--- START ---

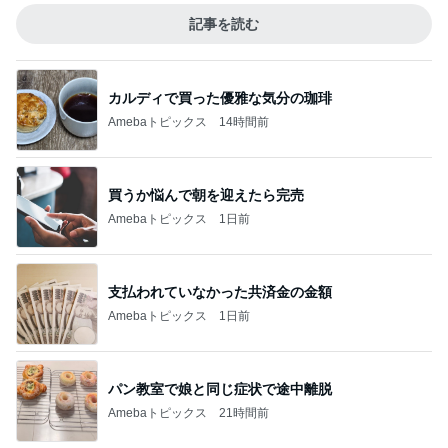
記事を読む
カルディで買った優雅な気分の珈琲
Amebaトピックス
14時間前
買うか悩んで朝を迎えたら完売
Amebaトピックス
1日前
支払われていなかった共済金の金額
Amebaトピックス
1日前
パン教室で娘と同じ症状で途中離脱
Amebaトピックス
21時間前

--- END ---

§ **Work to complete**: Repeat every record above exactly, but leave out any pictures.

§ **Output**:
記事を読む
カルディで買った優雅な気分の珈琲
Amebaトピックス
14時間前
買うか悩んで朝を迎えたら完売
Amebaトピックス
1日前
支払われていなかった共済金の金額
Amebaトピックス
1日前
パン教室で娘と同じ症状で途中離脱
Amebaトピックス
21時間前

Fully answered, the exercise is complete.